Joshua Burnside and Laura Quirke of Lemoncello recently put out a song they wrote together called ‘Taking The Wheel’ which is a beaut of an acoustic song that told a mini drama between two people on a rainy night in a car.

That song is from an EP called In The Half-light out on July 16th and they’ve shared another track from it, which has a bit of Sufjan vibes in its instrumentation of violin and banjo while lyrically, is a vignette set on a living room sofa. The pair are a golden collaboration on the track.

Wistful banjo chords and floating violins soundtracks a lovers impossible daydream, with Burnside and Quirke taking turns to lyrically lament the ironic relationships between Irish escapism and American paddywhackery. Velvet Californian sunlight and dew scented vistas are conjured up throughout as a couple dream of greener grass, whilst their west-coast counterparts indulge in old-world grandeur in search of something greater – each wanting what the other has, unknowing what they will have to give up to get it.

The song was recorded at Burnside’s Vault Studio in East Belfast.

“Far Away the Hills are green is a song written as a kind of companion piece to Laura’s ‘Taking the Wheel’ – borrowing themes of youth, longing, and Irish weather. The demo was recorded at my studio and ended up being the actual recording used, with layers of Laura’s vocals added later. From the perspective of a young couple, it charts the thought process of longing for a better life, something like the glamorous and sunnier Californian lifestyles they see on their TV, to realising that everywhere people are basically longing for the same thing – to fill some unfillable emptiness inherent in us all.  Laura’s transcendent vocals in the last half of the song lift what is a simple folk tune, up and out of the soggy fields and into the air, floating towards the horizon with never-ending hope for the future.”

– Joshua Burnside

BIO: 
Joshua Burnside and Laura Quirke (Lemoncello) recall the story of how they met differently – the former remembers passing a battered guitar around a Clonakilty pub and being blown away by Quirke’s vocals, while the latter cites Burnside’s performance of ‘Red and White Blues‘ at Other Voices.

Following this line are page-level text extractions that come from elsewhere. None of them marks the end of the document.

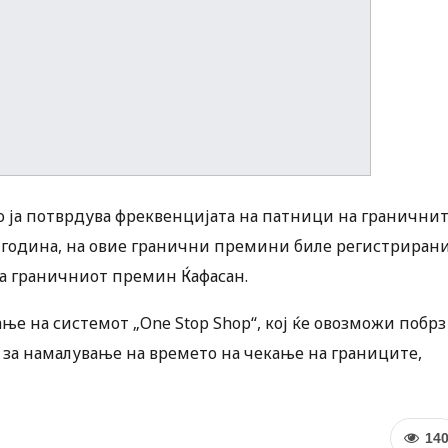
о ја потврдува фреквенцијата на патници на гранични
5 година, на овие гранични премини биле регистриран
 на граничниот премин Ќафасан.
ање на системот „One Stop Shop“, кој ќе овозможи побрз
 за намалување на времето на чекање на границите,
14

Burnside harkens back to several shows supporting each other in 2019 “We shared the stage a few times after that in the following years and ended up singing a few songs together here and there.” 

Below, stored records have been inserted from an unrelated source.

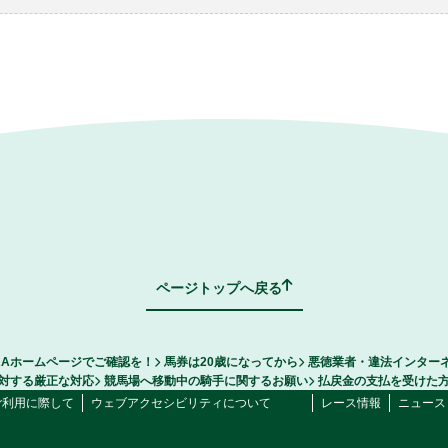
ページトップへ戻る
RAホームページでご確認を！
馬券は20歳になってから
悪徳業者・違法インター
対する厳正な対応
競馬場へ移動中の騎手に関するお願い
払戻金の支払を受けた
ご利用に際して
ウェブアクセシビリティについて
レース情報
ニュース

But it wasn’t until a duet in The Duncairn, Belfast that the two decided to work together. Respected and acclaimed performers and artists in their own right, today Burnside and Quirke announce a new collaborative project – ‘In the Half-light‘ a four-track EP slated for release on July 16th.

With the core of the music recorded in Vault Artist Studios, the home of the studio where Burnside captured his second album, an initial one-off recording quickly grew legs. Laura reflected on this period in 2020 when lockdown restrictions had lessened, stating ‘I jumped at the chance to hang out and record and be in Belfast so when travel was freer, last September we spent a couple of days recording and throwing shapes in the studio. While I was there, ‘In the Half-light’ happened by accident. After that, it seemed that while we thought that we were helping each other out for our retrospective projects, actually we were making something that we would release together.

With songwriting duties split between the two, the EP is bound by a singular theme: a desire for the unknown. Faceless yet universal characters search for truths, purpose and conclusions along the aural hallways and emotional horizons of ‘In the Half-light’, are constantly met with ambiguous endings, undelivered promises and wanderlust. Gliding effortlessly between the realms of swirling indie-folk, pitching alternative arrangements and traditional singer-songwriter roots. And despite the intangible nature of the tracks, they remain strikingly self-assured in their storytelling and intent.